*** Begin section ***

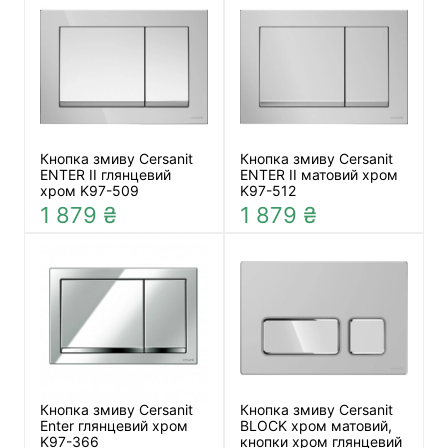
Кнопка змиву Cersanit
Кнопка змиву Cersanit
ENTER II глянцевий
ENTER II матовий хром
хром K97-509
K97-512
1 879 ₴
1 879 ₴
Кнопка змиву Cersanit
Кнопка змиву Cersanit
Enter глянцевий хром
BLOCK хром матовий,
K97-366
кнопки хром глянцевий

*** End section ***

# [Task goal]
Copy every line from the records above that contains the string "глянцевий".

# [Expected output]
ENTER II глянцевий
Enter глянцевий хром
кнопки хром глянцевий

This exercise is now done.